In my lucid dream during that time, I was a covid patient. All of the hospitals in the upper Midwest had been overrun and there was no room for anybody to get in. I needed to get in the hospital or I would die from covid pneumonia, and the government had sent out Army reserve units to set up mobile hospitals in all of the smaller communities in the area. The entire time, I was searching for one that had a bed for me, going from place to place to place. Finally, in some random community in west-central Iowa I found bed space. Upon admission, I realized every one of the nurses working there were medics that I had served with in Germany and Iraq 15 years ago.
See what I mean about not quite reality but could be?

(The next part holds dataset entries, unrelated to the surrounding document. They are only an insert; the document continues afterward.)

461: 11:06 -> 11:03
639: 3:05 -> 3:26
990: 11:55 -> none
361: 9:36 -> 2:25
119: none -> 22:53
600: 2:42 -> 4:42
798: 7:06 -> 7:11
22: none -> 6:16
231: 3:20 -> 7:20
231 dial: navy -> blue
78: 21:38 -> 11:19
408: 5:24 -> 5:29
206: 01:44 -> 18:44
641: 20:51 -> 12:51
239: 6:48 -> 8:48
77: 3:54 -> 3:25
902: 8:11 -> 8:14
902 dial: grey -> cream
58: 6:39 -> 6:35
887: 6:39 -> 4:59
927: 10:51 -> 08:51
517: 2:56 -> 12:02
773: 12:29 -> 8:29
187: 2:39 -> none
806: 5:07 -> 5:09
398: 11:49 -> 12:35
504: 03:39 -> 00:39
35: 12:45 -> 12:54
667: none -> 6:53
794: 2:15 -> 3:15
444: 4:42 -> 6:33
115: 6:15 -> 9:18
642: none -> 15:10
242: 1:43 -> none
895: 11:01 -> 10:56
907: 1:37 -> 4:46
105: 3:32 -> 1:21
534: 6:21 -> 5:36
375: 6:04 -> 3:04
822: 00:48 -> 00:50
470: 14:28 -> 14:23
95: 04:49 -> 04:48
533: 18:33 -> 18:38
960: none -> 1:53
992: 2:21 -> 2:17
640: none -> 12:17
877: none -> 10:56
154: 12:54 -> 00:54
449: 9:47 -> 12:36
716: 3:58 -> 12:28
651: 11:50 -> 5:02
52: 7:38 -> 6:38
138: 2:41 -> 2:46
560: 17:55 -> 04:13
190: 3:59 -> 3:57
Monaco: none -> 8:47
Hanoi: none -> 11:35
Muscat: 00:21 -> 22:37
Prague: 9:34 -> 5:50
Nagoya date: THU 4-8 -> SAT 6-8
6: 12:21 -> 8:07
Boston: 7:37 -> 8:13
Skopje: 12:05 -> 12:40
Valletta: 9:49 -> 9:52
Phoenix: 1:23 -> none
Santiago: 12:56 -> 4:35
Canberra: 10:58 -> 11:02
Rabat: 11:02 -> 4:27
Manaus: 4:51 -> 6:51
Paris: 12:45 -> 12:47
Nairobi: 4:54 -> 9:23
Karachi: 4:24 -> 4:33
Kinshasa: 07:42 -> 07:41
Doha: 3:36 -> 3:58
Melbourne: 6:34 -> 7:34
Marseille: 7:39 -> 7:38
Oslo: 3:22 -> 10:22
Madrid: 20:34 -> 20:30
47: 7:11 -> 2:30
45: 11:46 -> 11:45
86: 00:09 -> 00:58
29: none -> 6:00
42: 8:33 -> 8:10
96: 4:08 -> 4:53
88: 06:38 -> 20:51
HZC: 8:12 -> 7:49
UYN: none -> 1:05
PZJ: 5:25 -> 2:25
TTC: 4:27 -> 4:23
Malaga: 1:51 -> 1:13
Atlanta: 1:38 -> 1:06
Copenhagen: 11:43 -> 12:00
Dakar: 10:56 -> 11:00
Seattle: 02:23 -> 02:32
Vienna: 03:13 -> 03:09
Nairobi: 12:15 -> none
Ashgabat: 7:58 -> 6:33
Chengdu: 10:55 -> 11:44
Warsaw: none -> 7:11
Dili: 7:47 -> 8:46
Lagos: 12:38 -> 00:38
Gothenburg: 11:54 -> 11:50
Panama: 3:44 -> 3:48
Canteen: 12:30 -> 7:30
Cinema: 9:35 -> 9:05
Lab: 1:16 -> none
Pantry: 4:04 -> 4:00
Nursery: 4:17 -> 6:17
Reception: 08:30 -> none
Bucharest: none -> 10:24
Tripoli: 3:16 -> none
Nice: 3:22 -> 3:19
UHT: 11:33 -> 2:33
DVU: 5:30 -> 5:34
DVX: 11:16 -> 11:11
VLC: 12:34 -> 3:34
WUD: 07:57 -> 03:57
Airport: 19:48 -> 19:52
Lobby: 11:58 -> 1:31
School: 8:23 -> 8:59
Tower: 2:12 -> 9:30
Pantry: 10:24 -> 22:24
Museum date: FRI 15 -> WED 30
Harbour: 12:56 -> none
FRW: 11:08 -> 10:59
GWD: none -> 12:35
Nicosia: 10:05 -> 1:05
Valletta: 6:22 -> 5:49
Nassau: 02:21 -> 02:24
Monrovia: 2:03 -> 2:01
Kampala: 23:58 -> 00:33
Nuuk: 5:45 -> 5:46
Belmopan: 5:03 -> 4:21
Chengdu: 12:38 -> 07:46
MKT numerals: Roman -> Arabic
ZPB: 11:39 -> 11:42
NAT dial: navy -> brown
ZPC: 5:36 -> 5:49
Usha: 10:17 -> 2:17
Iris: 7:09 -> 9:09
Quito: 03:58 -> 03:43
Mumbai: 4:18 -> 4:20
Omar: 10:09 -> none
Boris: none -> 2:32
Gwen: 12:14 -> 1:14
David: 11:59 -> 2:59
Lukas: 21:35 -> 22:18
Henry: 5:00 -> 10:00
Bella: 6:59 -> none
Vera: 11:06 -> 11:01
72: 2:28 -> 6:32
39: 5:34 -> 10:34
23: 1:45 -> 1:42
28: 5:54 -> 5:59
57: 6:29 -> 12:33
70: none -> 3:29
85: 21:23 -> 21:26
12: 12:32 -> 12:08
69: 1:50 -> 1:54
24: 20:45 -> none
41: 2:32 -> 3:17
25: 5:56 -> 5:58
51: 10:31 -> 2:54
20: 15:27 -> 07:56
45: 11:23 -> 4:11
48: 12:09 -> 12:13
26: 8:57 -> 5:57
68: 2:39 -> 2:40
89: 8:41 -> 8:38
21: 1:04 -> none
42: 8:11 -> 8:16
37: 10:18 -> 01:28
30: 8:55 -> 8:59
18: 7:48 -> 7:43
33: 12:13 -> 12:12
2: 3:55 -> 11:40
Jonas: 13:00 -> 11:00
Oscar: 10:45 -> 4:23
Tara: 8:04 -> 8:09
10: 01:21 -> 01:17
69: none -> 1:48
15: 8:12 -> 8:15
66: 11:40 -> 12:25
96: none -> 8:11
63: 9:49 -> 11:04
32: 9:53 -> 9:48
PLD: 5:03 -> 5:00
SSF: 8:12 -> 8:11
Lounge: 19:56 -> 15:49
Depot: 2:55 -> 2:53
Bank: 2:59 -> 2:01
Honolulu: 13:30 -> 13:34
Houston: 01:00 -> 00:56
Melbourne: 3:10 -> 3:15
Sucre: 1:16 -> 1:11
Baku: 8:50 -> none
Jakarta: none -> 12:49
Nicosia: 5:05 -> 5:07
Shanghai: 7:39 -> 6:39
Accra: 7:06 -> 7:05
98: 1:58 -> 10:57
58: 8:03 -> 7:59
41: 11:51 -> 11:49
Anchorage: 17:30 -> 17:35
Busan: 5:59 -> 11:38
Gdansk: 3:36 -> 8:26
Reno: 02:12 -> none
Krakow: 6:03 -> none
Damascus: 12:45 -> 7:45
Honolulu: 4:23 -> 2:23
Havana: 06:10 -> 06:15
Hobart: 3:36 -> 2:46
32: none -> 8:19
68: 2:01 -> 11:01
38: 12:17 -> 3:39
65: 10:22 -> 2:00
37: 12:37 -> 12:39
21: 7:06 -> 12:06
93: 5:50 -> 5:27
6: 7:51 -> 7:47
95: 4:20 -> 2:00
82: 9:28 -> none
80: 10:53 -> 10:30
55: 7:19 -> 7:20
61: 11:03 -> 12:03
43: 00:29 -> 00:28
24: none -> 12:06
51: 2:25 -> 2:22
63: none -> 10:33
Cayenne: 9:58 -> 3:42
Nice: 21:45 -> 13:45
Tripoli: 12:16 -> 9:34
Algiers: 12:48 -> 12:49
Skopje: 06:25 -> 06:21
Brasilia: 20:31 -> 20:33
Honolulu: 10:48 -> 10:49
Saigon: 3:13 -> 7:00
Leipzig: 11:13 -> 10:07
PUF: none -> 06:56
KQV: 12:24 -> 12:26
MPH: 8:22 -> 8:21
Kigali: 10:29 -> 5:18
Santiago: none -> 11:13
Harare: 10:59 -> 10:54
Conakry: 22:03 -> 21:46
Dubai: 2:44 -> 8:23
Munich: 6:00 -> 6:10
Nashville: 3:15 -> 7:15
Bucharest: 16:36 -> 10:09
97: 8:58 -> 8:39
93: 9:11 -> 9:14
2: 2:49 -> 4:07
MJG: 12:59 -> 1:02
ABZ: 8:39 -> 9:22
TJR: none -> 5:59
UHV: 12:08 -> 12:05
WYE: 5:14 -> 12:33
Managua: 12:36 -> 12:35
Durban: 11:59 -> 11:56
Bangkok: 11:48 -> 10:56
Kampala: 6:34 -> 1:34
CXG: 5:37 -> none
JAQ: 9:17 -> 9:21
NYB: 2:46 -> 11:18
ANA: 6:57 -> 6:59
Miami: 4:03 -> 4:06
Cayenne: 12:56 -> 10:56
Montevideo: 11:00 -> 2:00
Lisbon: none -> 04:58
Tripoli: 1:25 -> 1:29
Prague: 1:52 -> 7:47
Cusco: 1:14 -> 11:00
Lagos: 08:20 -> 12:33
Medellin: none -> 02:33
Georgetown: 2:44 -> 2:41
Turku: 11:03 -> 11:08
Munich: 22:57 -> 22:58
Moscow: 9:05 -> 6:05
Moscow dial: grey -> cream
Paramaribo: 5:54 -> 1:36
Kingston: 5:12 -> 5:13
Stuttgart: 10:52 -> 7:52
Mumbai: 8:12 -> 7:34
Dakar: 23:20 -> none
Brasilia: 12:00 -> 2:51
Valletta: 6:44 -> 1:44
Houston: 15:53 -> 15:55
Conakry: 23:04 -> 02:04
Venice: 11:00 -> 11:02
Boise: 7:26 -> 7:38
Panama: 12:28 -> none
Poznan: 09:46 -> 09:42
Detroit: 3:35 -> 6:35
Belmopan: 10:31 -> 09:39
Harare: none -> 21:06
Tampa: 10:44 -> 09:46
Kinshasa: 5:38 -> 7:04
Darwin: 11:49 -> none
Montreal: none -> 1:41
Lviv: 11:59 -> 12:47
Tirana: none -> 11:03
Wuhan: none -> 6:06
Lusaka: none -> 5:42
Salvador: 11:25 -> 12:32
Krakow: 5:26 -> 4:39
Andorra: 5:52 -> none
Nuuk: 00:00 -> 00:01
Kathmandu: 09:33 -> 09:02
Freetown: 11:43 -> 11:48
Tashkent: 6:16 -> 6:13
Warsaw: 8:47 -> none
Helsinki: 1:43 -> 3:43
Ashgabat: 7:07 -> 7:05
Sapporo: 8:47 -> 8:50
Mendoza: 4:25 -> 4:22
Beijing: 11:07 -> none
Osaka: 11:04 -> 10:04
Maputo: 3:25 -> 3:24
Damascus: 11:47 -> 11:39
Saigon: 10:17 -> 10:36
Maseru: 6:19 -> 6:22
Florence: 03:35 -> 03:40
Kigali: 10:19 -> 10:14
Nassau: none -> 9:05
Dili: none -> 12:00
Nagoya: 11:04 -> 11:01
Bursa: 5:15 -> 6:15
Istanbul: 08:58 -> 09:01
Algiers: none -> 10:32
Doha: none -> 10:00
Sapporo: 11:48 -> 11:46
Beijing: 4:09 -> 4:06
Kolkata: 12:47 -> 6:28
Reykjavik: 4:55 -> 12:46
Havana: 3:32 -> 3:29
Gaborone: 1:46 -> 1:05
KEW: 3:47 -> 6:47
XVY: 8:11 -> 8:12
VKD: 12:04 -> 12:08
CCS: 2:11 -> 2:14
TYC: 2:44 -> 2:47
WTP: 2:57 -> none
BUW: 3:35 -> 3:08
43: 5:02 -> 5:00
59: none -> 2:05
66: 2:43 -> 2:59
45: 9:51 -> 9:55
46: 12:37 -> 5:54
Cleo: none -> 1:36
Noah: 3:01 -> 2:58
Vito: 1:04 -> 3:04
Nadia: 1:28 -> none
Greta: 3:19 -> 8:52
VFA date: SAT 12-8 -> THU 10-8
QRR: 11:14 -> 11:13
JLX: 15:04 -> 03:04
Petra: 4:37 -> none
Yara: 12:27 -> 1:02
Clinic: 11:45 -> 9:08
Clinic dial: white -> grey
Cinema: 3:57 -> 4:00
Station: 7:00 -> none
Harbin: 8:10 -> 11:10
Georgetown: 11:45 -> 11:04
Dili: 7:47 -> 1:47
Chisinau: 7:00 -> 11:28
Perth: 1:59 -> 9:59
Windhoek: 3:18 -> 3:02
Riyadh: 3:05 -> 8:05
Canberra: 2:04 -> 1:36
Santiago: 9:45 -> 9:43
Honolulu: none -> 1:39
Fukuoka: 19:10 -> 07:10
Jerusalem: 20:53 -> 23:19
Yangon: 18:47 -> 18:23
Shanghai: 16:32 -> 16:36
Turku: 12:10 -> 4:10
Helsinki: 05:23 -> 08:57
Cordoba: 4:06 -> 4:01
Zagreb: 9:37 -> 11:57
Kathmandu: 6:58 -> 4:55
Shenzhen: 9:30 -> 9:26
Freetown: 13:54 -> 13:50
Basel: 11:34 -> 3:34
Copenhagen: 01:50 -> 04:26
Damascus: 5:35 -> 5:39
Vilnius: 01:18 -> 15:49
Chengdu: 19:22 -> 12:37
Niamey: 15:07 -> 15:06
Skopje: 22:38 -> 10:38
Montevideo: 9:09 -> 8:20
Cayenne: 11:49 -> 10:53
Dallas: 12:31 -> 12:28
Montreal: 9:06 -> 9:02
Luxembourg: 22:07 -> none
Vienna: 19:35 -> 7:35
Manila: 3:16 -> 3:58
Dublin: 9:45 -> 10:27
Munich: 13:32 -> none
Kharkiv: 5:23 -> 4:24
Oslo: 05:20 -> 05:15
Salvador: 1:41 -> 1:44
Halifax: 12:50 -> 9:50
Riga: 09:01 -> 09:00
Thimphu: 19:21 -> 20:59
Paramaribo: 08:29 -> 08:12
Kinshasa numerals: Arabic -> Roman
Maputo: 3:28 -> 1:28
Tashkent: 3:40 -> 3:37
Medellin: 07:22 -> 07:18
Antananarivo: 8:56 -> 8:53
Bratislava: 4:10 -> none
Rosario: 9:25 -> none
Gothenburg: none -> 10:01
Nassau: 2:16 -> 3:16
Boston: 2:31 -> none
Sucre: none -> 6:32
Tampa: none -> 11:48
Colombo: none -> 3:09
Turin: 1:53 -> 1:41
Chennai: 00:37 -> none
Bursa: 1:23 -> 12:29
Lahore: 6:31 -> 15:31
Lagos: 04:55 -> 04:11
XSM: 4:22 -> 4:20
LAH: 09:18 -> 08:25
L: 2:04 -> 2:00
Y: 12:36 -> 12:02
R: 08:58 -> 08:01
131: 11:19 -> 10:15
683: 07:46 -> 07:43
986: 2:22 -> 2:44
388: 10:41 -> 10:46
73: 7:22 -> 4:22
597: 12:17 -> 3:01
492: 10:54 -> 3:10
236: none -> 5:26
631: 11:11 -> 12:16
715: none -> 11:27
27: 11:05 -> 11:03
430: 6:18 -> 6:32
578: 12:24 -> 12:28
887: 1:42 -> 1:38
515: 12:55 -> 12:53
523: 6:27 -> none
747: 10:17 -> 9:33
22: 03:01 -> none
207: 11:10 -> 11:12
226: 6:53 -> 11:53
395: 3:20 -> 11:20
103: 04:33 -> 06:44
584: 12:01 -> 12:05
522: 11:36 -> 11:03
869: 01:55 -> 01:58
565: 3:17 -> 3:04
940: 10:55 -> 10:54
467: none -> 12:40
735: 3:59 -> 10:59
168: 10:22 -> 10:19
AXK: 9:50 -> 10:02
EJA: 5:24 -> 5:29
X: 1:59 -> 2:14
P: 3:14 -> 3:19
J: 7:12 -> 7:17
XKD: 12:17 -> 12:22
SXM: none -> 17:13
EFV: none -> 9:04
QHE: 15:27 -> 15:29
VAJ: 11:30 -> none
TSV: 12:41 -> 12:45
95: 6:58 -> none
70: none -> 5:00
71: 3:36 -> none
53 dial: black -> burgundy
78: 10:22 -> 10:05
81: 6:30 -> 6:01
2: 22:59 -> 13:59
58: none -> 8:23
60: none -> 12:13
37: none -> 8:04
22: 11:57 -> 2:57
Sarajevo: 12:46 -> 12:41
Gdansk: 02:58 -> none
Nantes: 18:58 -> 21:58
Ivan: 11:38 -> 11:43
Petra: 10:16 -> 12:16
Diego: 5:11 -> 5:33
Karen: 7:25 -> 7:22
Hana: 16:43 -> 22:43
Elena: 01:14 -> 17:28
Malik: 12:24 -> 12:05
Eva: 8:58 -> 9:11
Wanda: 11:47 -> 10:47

Within the dream, there were choices to be made, and there was was always the easy way out or a difficult path forward. The easy way out would have been to just go home and hope for the best. The difficult Way Forward was to drive on, barely able to breathe, and keep digging to find bed space. Once I found a bed, the choices suddenly became different. My memory of this part is a little bit fuzzy, but it involved some game being played by the medics that had a butterfly effect on everything around us. Some choices involved an easy way out, some choices involved a lot of death and destruction worldwide. I continued to choose the difficult path forward, because I somehow knew that anytime I took the easy way out, that would be my last breath in the real world.
Prior to admission, I made a promise to my wife that our son would not grow up without his father and that I would make it through this alive. I always try to maintain being a man of my word, and I was not going to fail in this mission. Upon my admission to the ICU, I told the doctor to do everything possible to save my life up to the point of intubation, and that we would have that conversation if the time came that it would be necessary. 18 hours later, I was told they would need to intubate. I told them no, I have to get back to my son. They said no, you don't understand. In order to get back to your son the only way is to be intubated now. I asked is this the last, best hope of seeing him again? The doctor responded by saying "sir, this is your only chance at survival."
I know the numbers, and I know the odds. 80% of those who go on the vent do not come through it alive. I was determined to be a part of the 20% that did, hence always taking the difficult path forward. I don't know how I pulled it off, there are at least five separate instances that occurred that should have killed me, from strokes, to infections, even a yeast infection of the lungs while on the vent. Each one of those could have killed me instantly, yet somehow I fought through it all.
Since I'm still going to be holed up in the hospitals physical rehabilitation unit for the next 5 days, I should have plenty of time to answer any questions y'all might have about my experience. Fire away!